Activity:
Please retype the data below exactly, stopping after the line with "The width and" and skipping every picture.

Records shown:
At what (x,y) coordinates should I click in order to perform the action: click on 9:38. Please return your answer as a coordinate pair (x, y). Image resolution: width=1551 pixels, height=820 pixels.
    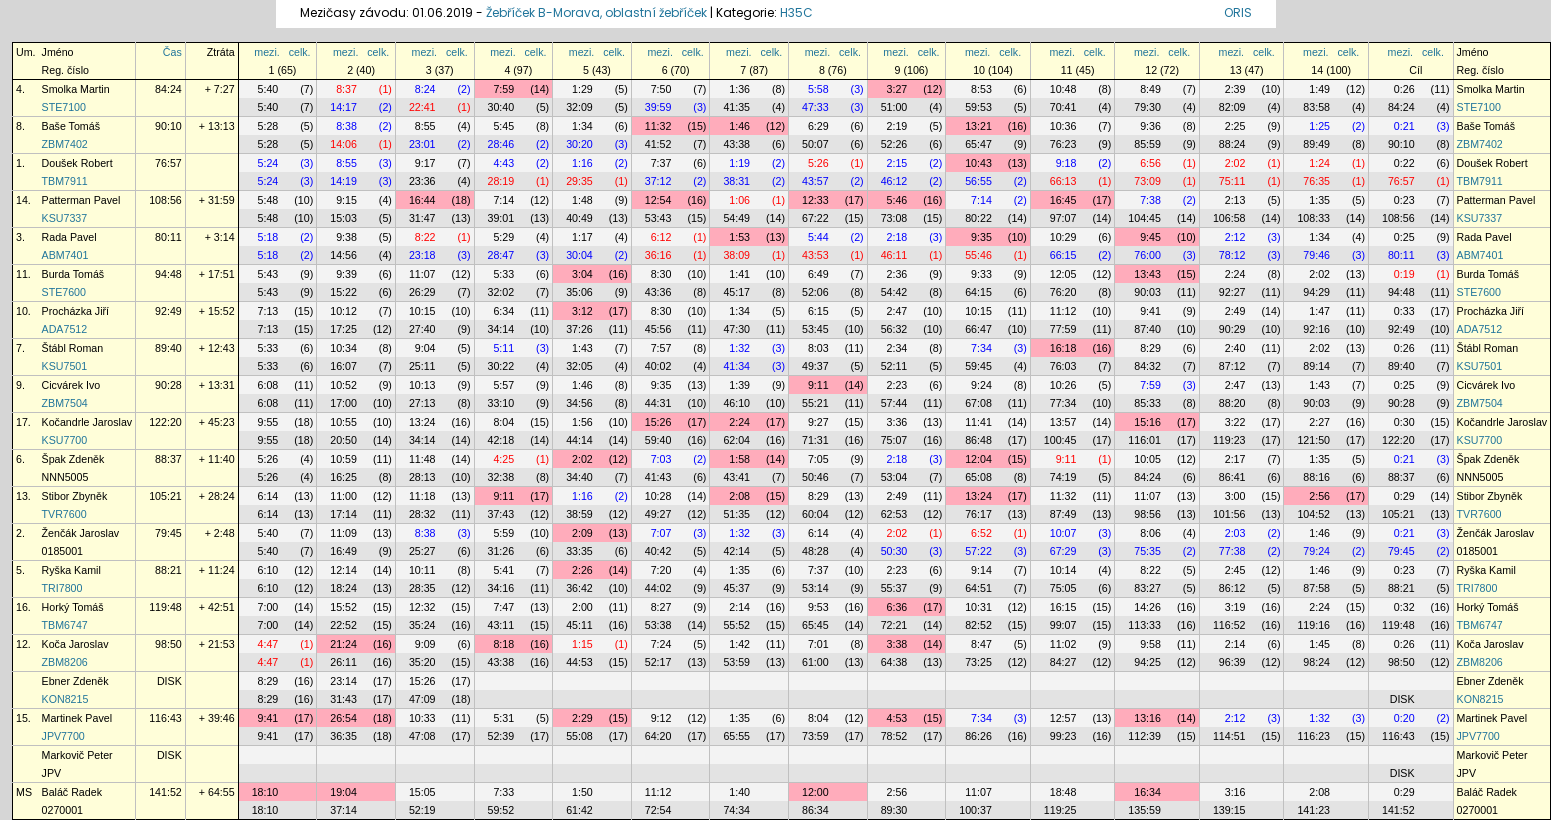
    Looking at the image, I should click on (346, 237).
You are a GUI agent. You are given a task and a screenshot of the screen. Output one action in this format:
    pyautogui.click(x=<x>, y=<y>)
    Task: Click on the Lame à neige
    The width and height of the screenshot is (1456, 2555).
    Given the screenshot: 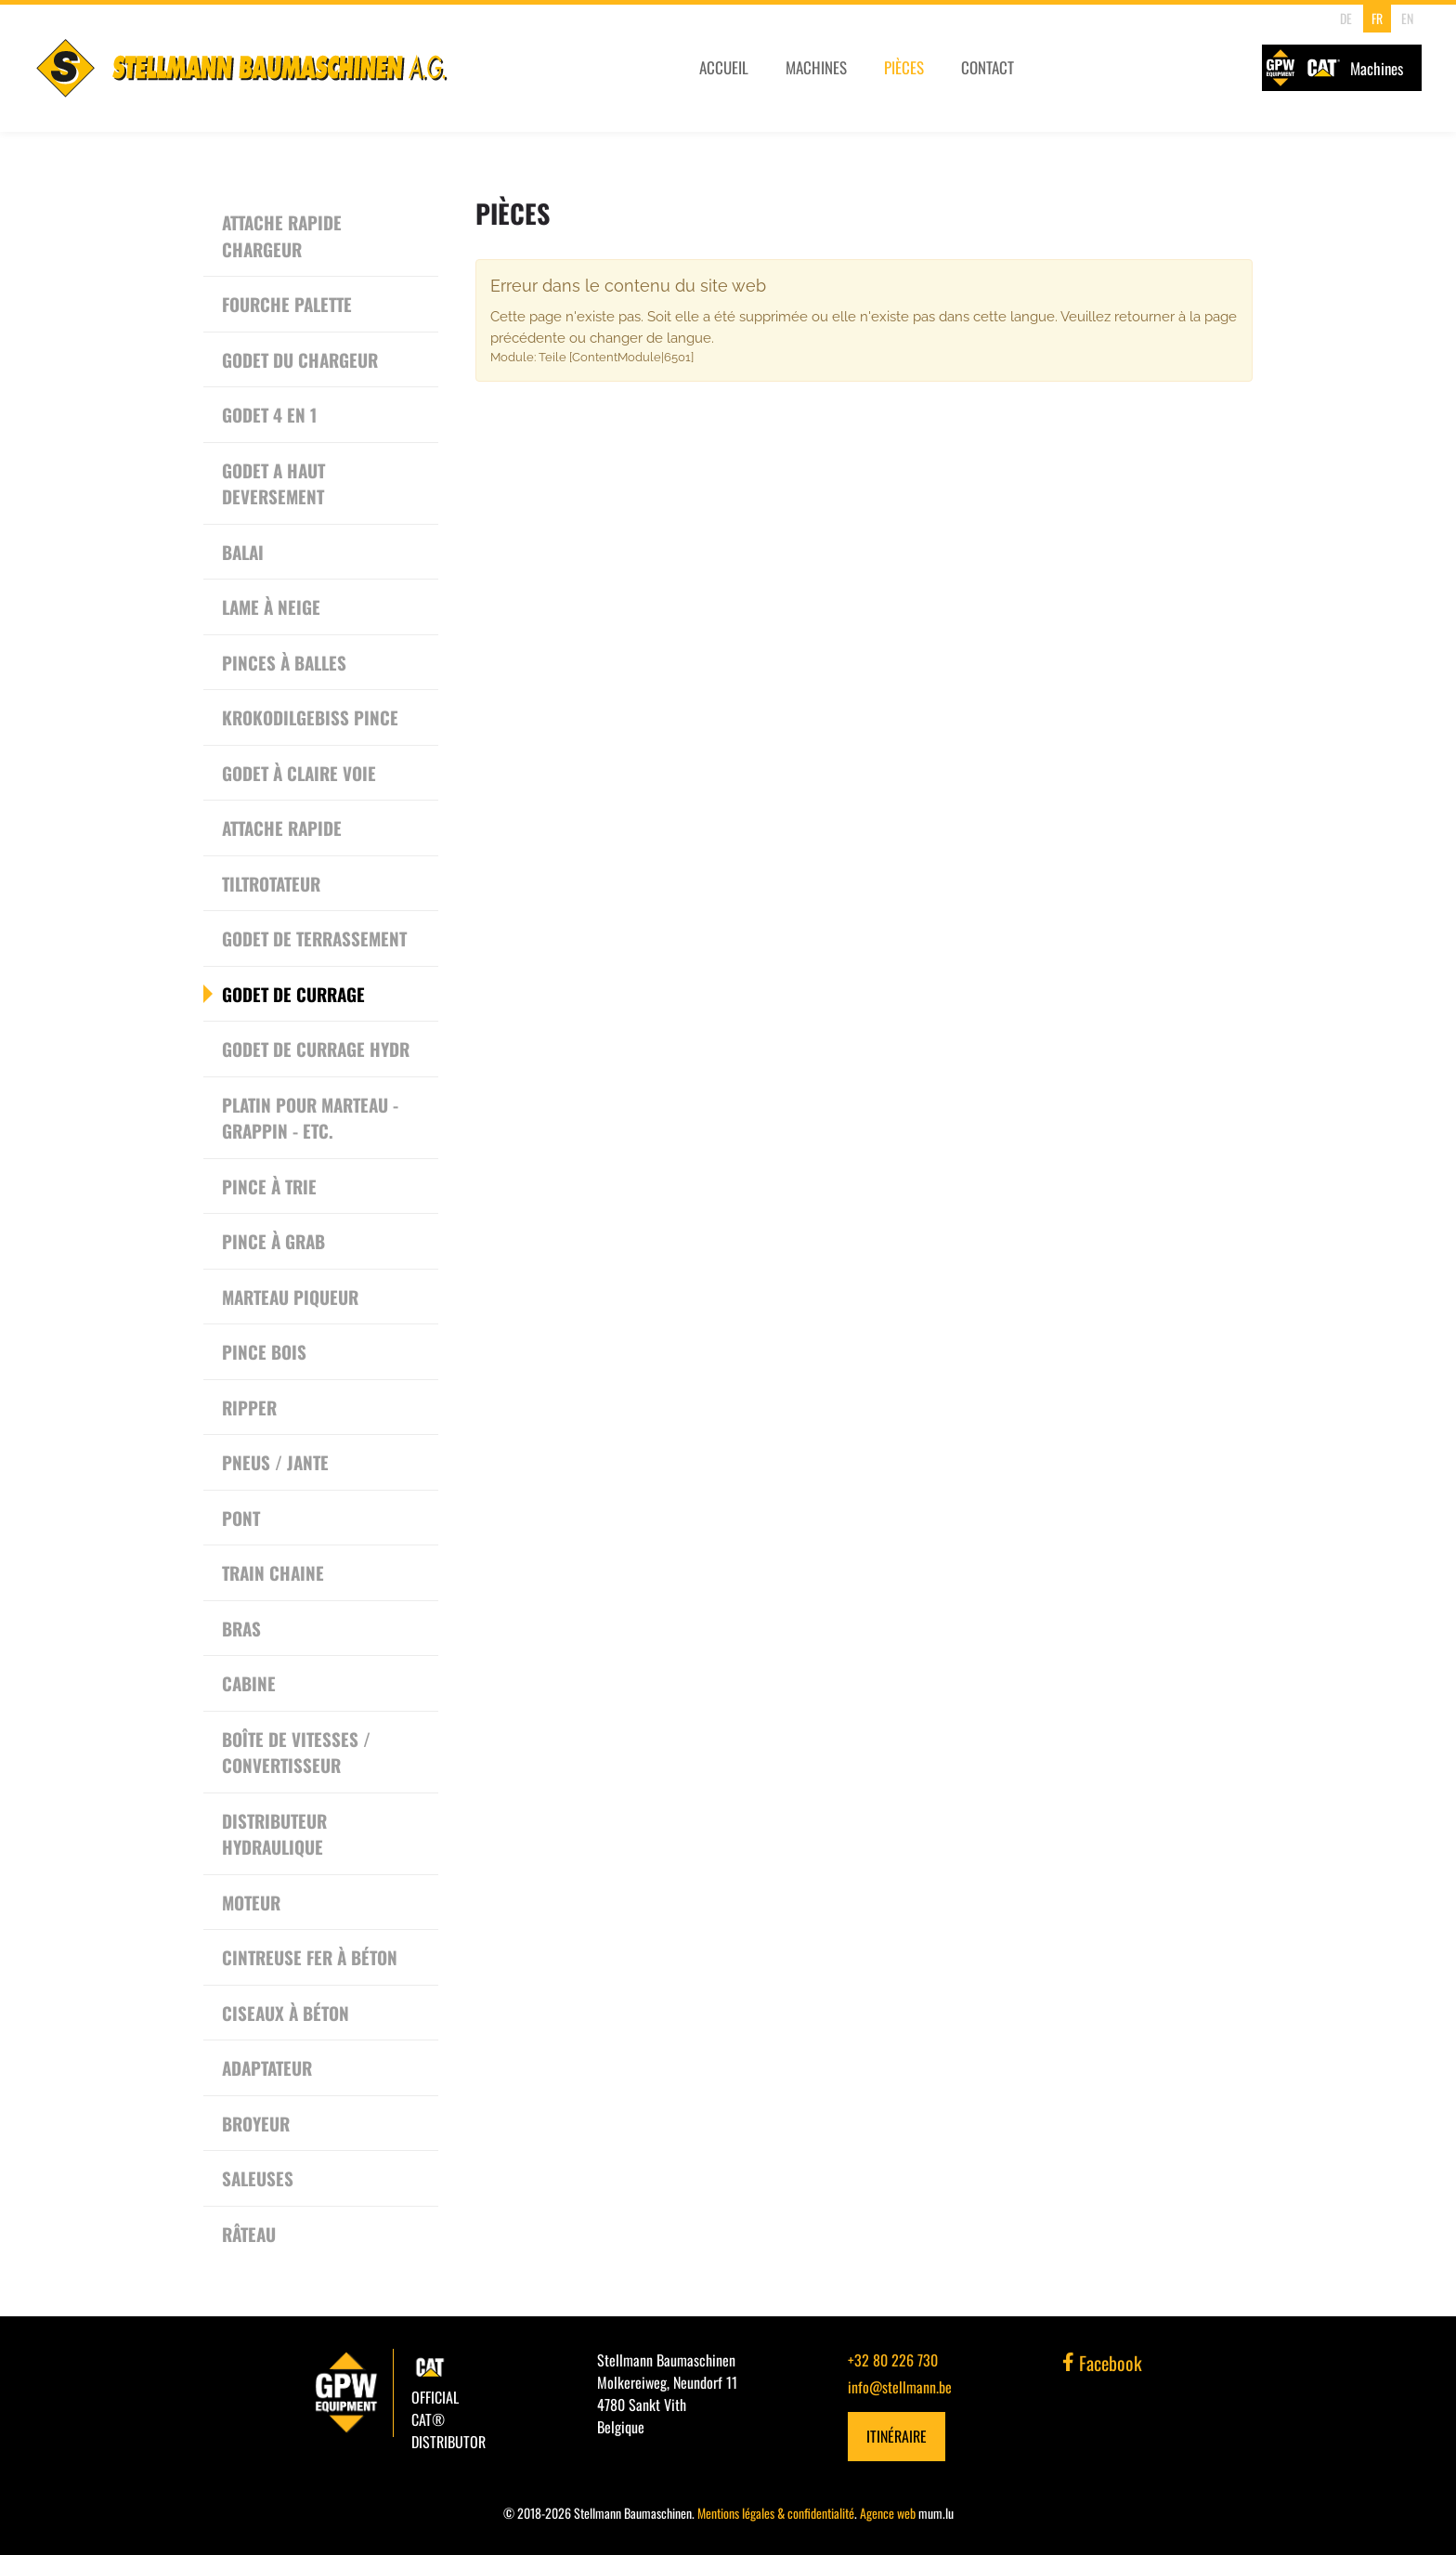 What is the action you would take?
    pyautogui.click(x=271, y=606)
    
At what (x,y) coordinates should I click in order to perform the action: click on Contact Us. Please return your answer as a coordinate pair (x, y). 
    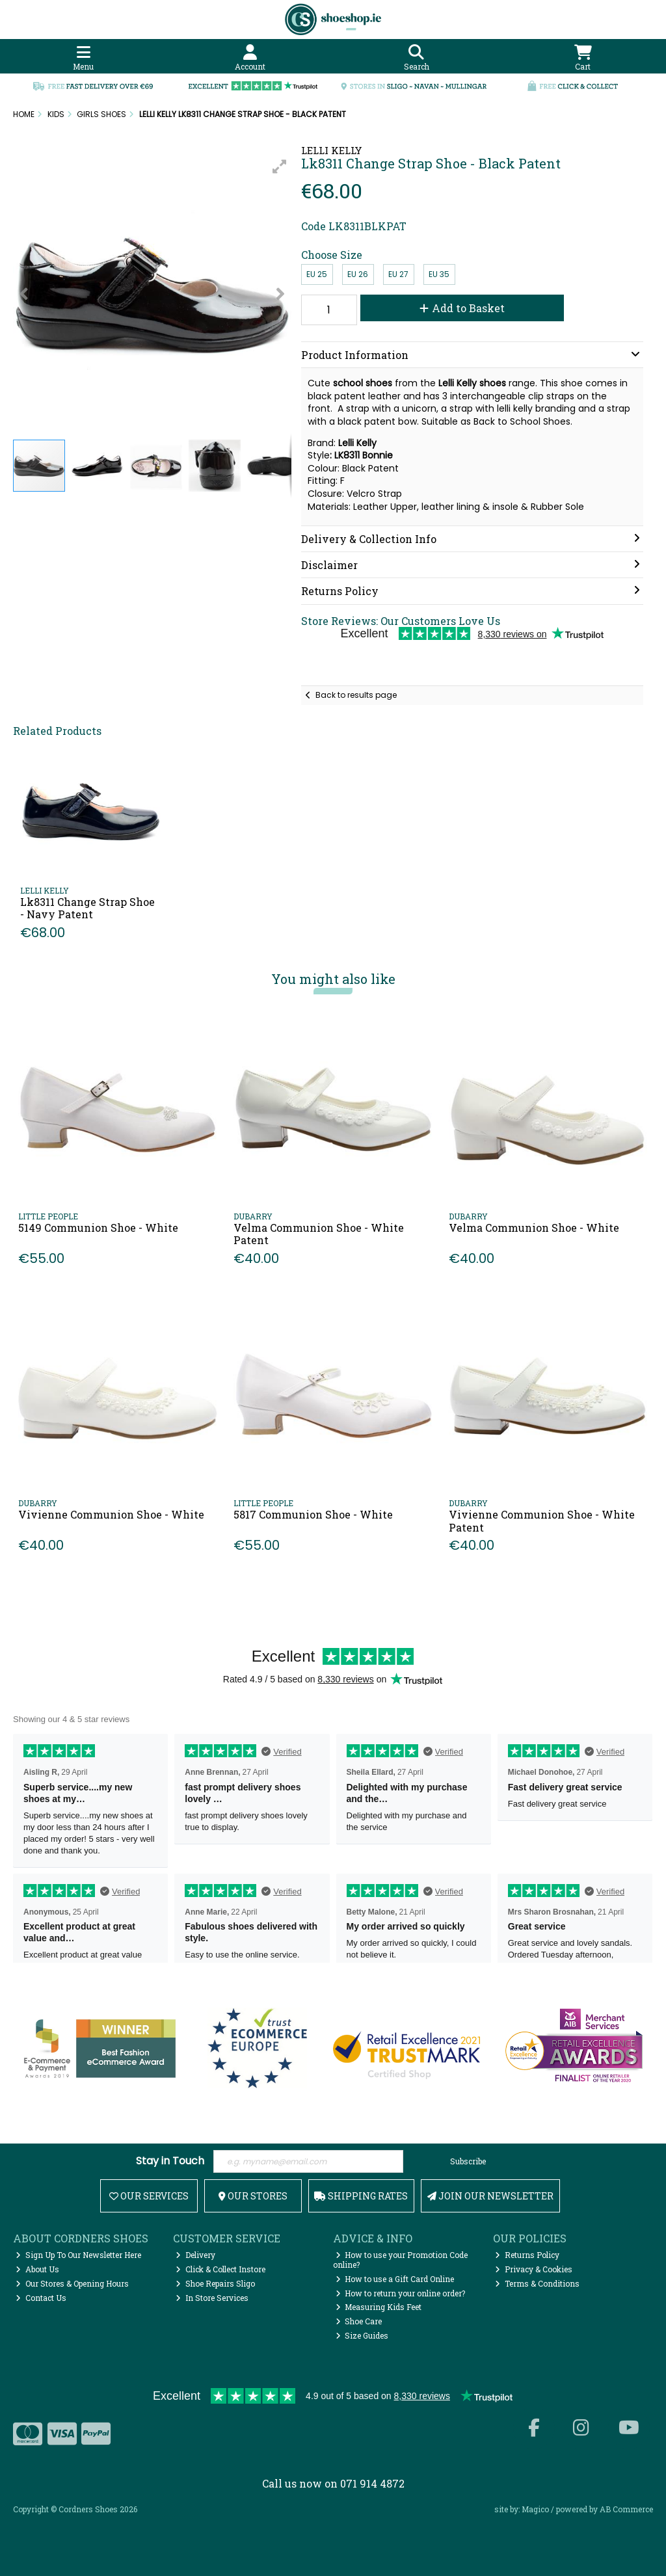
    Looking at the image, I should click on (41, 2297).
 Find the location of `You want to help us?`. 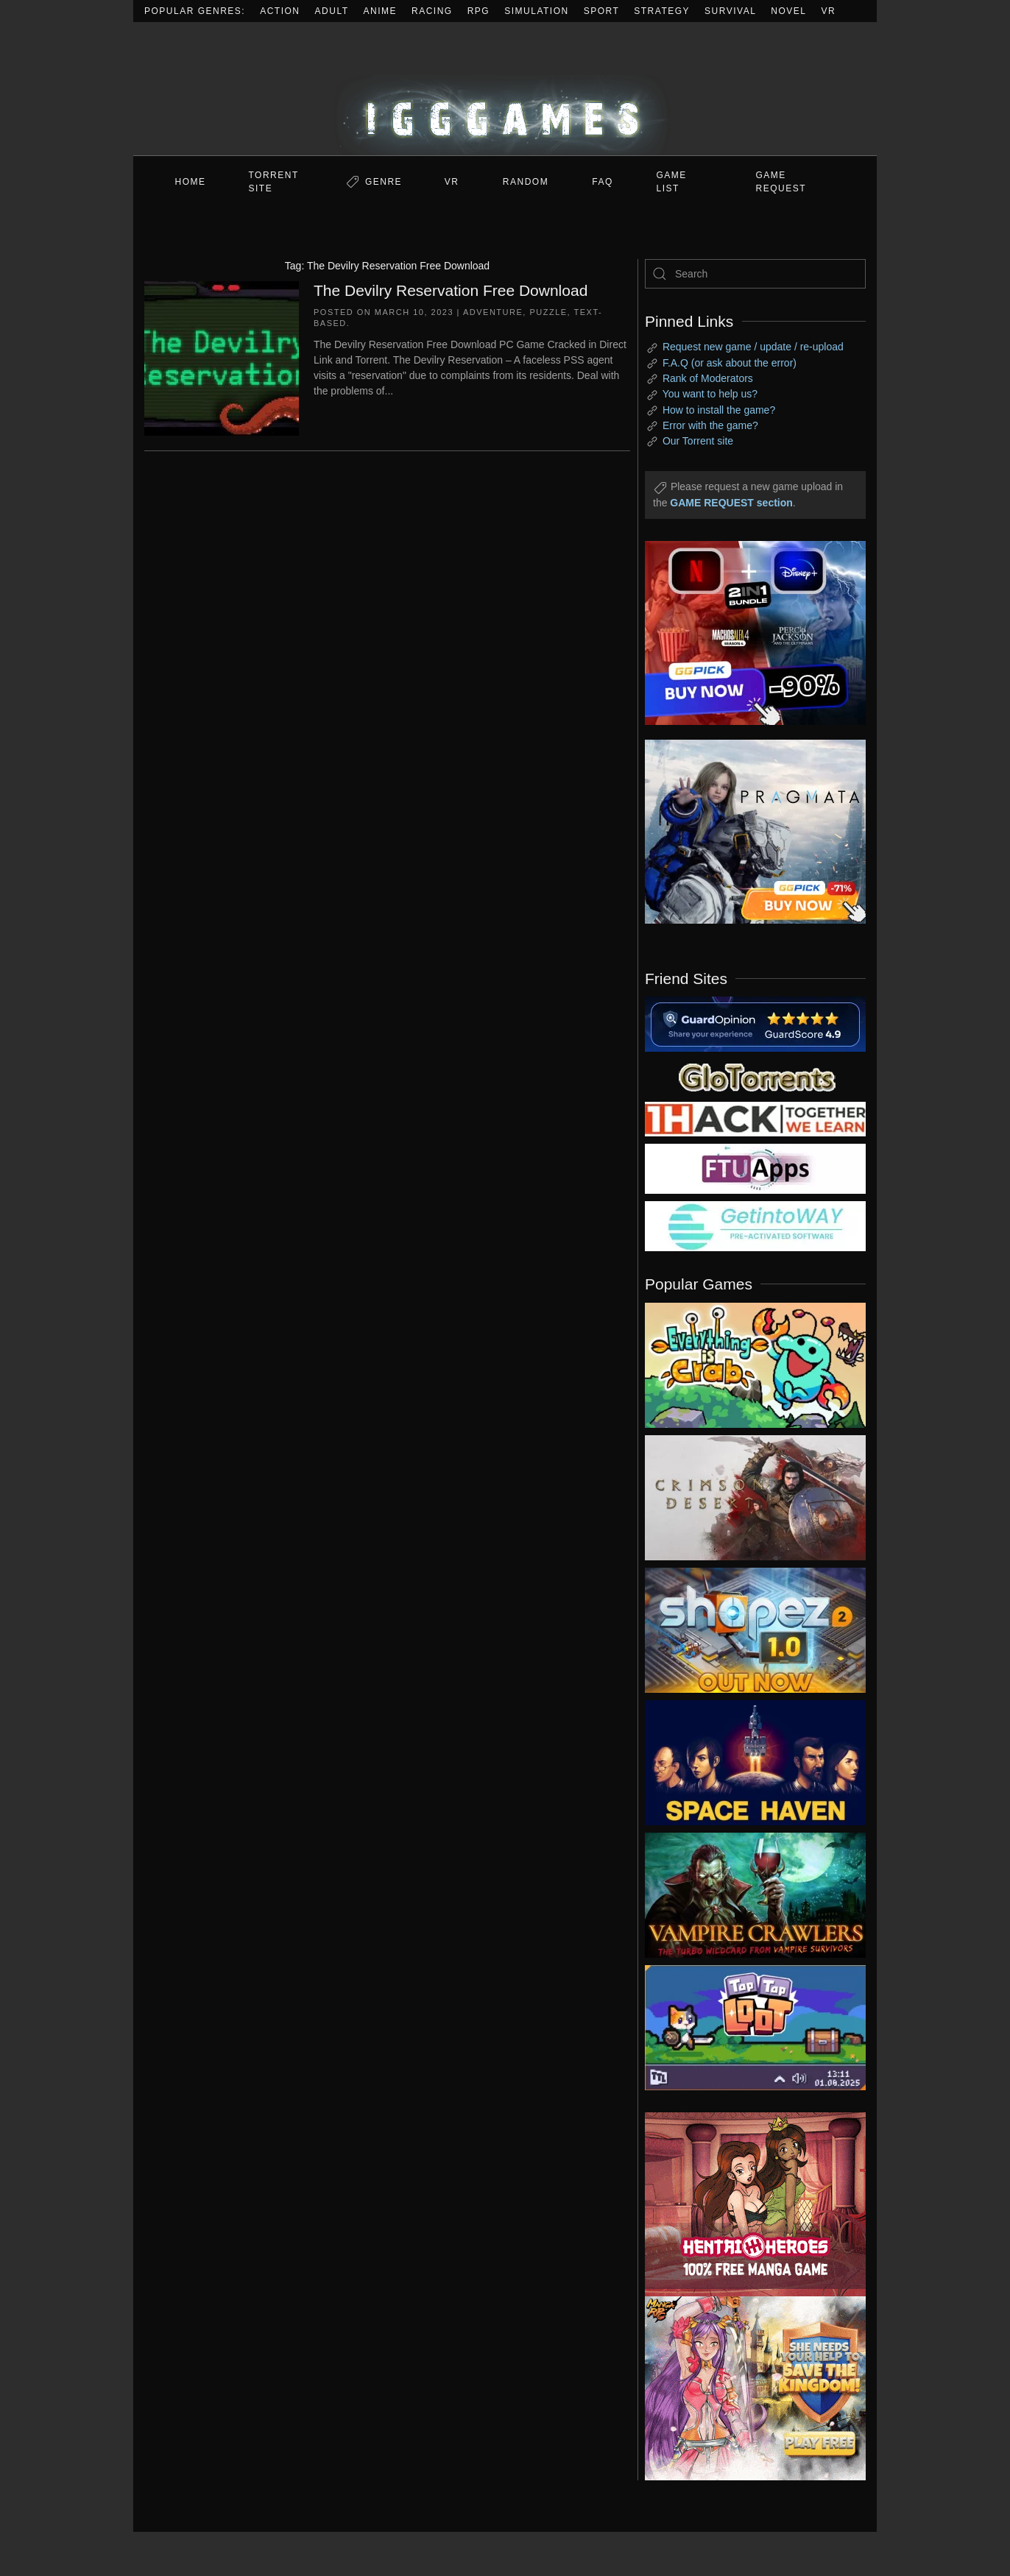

Response below:
At what (x,y) coordinates should I click in order to perform the action: click on 9:38. Please return your answer as a coordinate pair (x, y). Image resolution: width=1551 pixels, height=820 pixels.
    Looking at the image, I should click on (346, 237).
You are a GUI agent. You are given a task and a screenshot of the screen. Output one action in this format:
    pyautogui.click(x=<x>, y=<y>)
    Task: Click on the Lame à neige
    The width and height of the screenshot is (1456, 2555).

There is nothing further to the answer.